### WHAT THE TASK REQUIRES
Would you copy each line of the records that includes the word "mudah"?

### MATERIAL PROVIDED
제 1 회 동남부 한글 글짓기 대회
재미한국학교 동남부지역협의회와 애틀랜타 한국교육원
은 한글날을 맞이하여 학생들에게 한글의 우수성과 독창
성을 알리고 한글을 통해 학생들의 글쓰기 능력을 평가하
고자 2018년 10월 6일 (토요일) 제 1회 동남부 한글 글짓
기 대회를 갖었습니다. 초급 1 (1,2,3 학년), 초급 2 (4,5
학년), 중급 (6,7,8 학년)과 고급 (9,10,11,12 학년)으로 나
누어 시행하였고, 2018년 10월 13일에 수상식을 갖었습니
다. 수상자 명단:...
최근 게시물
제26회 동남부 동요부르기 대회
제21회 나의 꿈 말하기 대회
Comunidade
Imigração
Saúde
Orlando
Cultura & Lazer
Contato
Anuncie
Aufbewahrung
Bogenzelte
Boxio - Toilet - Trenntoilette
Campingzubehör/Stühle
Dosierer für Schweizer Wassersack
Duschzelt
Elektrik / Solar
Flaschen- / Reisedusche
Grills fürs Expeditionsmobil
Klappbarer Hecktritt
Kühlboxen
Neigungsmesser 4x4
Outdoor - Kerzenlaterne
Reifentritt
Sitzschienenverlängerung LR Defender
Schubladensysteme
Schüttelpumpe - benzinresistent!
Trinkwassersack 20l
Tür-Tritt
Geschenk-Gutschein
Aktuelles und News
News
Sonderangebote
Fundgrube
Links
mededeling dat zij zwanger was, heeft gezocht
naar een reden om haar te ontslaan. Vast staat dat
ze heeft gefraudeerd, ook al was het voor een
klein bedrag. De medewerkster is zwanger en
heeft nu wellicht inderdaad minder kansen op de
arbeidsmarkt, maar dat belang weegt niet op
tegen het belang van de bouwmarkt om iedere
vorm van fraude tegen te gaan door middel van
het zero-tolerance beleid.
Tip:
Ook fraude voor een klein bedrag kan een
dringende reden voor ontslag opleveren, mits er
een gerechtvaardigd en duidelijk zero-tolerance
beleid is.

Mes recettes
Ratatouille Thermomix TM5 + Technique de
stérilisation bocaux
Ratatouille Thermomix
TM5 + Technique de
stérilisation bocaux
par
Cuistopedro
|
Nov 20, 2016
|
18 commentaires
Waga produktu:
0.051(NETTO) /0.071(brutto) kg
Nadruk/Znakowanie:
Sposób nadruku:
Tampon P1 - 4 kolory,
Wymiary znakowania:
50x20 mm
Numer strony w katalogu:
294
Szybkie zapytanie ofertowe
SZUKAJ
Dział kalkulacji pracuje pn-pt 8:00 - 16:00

==

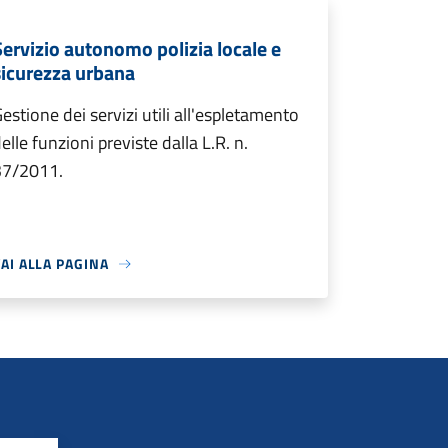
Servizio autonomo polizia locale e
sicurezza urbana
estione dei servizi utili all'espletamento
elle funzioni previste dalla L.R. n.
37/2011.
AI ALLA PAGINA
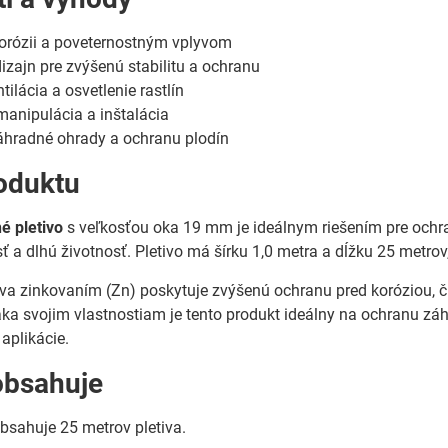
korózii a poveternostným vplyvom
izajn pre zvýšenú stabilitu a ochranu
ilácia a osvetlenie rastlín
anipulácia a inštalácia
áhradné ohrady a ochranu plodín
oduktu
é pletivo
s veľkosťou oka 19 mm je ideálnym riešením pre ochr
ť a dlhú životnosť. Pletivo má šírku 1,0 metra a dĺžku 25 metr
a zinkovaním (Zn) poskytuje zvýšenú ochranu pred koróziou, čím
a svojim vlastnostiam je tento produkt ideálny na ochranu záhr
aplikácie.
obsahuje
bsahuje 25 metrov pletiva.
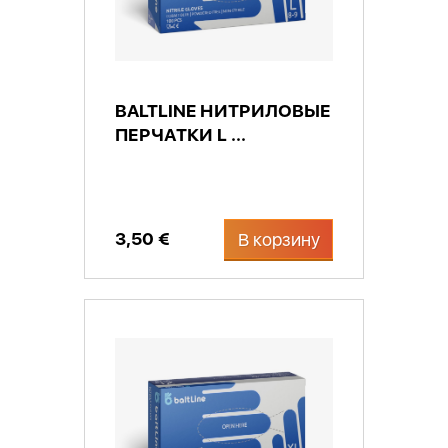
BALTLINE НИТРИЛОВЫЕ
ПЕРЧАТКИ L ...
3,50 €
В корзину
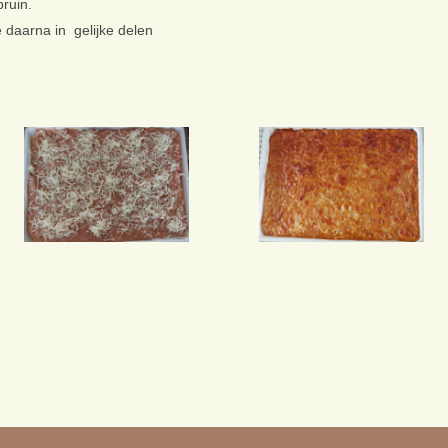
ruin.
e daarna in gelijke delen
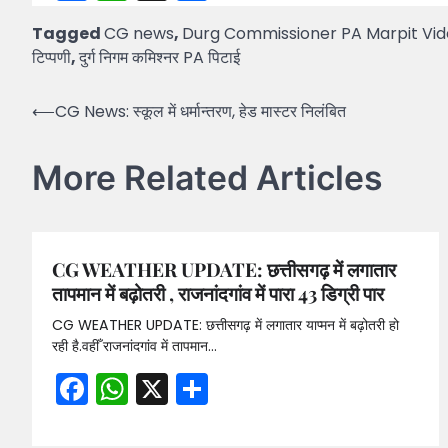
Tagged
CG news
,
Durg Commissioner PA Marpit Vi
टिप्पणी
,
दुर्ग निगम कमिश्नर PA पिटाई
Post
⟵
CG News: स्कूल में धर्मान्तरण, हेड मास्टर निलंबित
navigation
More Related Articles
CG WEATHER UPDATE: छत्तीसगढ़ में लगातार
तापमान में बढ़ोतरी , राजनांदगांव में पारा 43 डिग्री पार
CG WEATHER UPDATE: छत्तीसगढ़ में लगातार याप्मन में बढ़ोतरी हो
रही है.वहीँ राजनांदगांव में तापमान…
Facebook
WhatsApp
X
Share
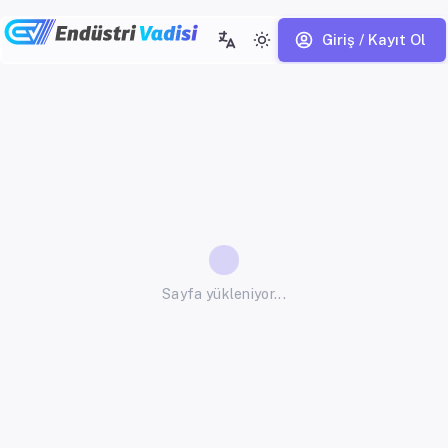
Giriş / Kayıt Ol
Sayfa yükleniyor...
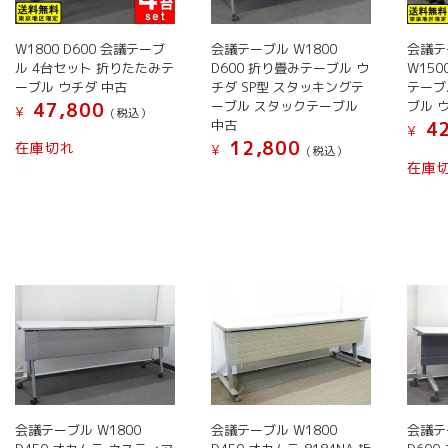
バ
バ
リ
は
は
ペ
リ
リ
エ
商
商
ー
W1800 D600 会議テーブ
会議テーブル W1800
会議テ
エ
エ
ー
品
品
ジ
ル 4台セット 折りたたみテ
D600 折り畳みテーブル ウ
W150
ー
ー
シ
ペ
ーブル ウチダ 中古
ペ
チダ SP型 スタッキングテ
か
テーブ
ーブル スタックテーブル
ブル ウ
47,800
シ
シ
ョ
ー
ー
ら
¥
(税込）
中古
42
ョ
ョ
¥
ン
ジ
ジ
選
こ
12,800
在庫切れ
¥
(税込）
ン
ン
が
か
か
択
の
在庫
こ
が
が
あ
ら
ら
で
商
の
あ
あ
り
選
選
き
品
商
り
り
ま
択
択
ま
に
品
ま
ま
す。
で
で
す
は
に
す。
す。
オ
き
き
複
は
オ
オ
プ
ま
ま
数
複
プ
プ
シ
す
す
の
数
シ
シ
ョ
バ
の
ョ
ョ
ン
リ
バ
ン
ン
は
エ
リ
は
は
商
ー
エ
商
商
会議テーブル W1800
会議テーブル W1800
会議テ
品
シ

--

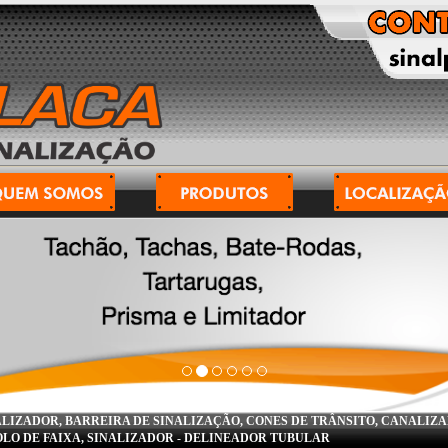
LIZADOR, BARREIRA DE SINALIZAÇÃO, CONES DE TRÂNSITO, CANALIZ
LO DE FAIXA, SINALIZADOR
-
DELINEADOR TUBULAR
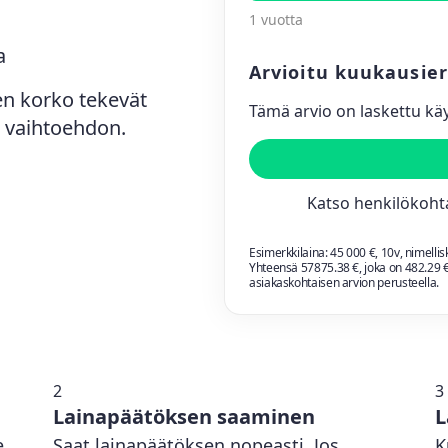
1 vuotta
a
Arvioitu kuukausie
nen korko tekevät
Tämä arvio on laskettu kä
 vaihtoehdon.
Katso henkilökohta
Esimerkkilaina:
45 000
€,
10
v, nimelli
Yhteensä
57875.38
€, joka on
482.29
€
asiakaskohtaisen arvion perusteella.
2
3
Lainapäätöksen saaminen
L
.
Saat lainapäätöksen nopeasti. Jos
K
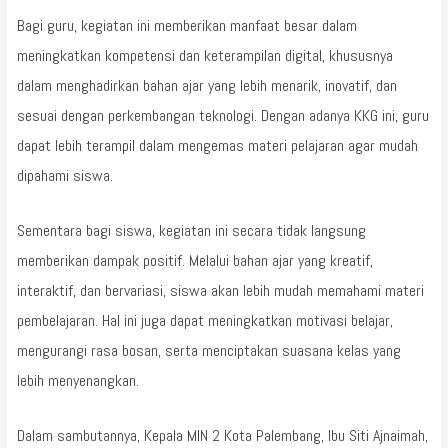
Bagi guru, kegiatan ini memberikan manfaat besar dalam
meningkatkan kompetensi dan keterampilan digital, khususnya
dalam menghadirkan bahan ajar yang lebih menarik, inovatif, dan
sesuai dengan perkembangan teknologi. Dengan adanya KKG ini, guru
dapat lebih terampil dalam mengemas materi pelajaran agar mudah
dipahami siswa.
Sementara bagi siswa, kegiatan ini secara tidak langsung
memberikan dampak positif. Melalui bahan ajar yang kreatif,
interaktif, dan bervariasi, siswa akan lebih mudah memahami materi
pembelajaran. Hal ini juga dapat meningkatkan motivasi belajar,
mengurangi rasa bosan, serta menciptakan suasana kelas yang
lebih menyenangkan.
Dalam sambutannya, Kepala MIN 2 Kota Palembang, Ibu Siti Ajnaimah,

### ANSWER
dapat lebih terampil dalam mengemas materi pelajaran agar mudah
interaktif, dan bervariasi, siswa akan lebih mudah memahami materi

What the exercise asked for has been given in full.